Sep 242006
 

I know, I’ve been posting these in no particular order. They all stand alone anyhow. You can read part IV and part VI here.

II.
The Village

A small village sits like a patch of sanity
In the center of a wilderness fenced out
But it dreams of singeing the tiger’s whiskers

The thick jungle sweeps to the grazing-grounds
And stops there cut off by a hoe
Kept from the little gullies and scrabbly grass

Herds disappear into the wrinkled ravines
To wallow in mud pools in the scrub
Where they can dip their mighty heads into the mud

Eyes begin to close as the sun beats India
And the only sounds are the cries of the kites
And the constant zuuummm of the flies

The big blue buffalo spray mud and water
Gazing around with heavy brown eyes
As it drips down cavernous nostrils

Mud cakes on the nilghai and cracks
Into river deltas on their backs
They dream of singeing the tiger’s whiskers

The land is a blanket of rocky ground cover
Draped on boulders bumpy and misshapen
The soil has melted onto the bones of the earth

The cows and you yourself walk on it like flies
No tail comes from heaven to swat you
And as the buffalo break free of mud the crack!
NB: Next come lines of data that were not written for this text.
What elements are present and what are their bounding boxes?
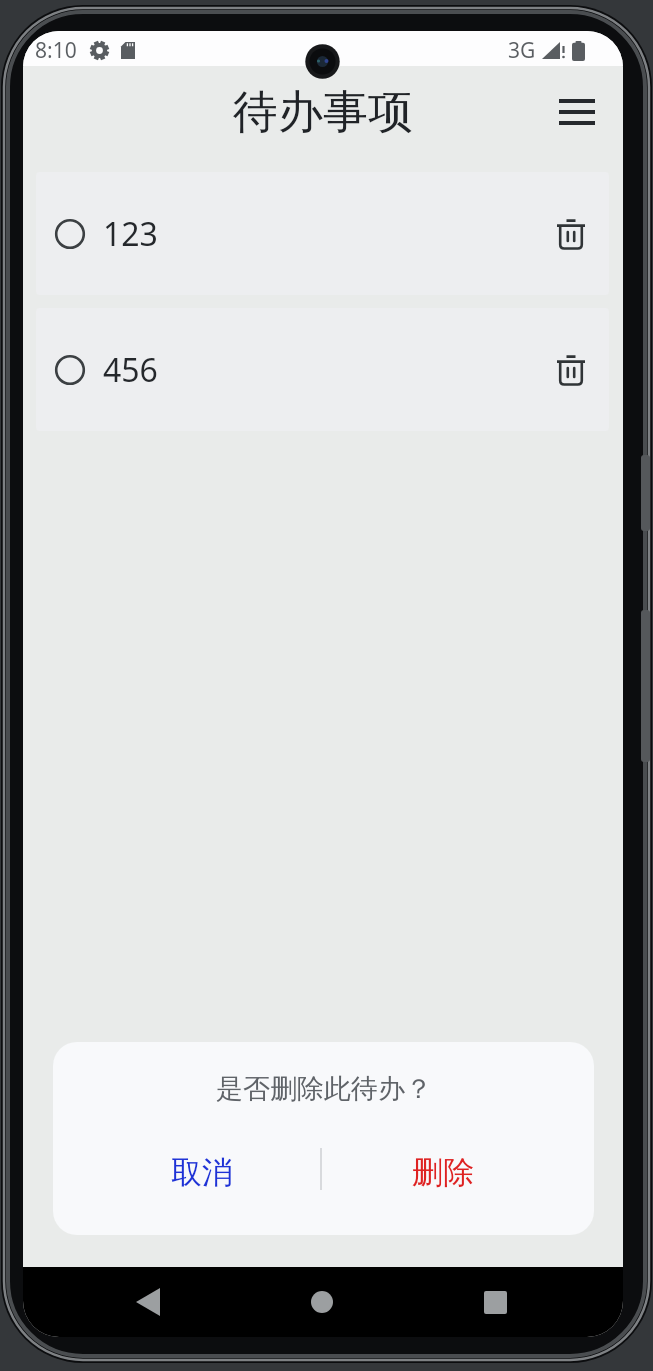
button[interactable]: 123: [36, 172, 609, 295]
staticText: 456: [103, 348, 158, 392]
staticText: 取消: [171, 1153, 233, 1192]
staticText: 123: [103, 212, 158, 256]
button[interactable]: [122, 1275, 174, 1329]
button[interactable]: [296, 1275, 348, 1329]
button[interactable]: [543, 206, 599, 262]
staticText: 3G: [508, 36, 536, 65]
staticText: 待办事项: [233, 84, 413, 141]
button[interactable]: 取消: [122, 1137, 282, 1207]
staticText: 是否删除此待办？: [216, 1072, 432, 1106]
button[interactable]: [543, 342, 599, 398]
button[interactable]: [544, 86, 610, 138]
staticText: 删除: [412, 1153, 474, 1192]
button[interactable]: 456: [36, 308, 609, 431]
staticText: 8:10: [35, 36, 77, 65]
button[interactable]: 删除: [363, 1137, 523, 1207]
button[interactable]: [469, 1275, 521, 1329]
It must be like gunshots on a gray evening
Red-gold flowers bursting from every branch
Tonight the souls of tigers are dead
And the whiskers are ashes kept in lacquered boxes.

  One Response to “The Sunday Poem: The Jungle Book part II”

  1. This poem reminds me of the Star Wars novel, “Shatterpoint”, which was nicely deep philosophically, and thus enjoyable.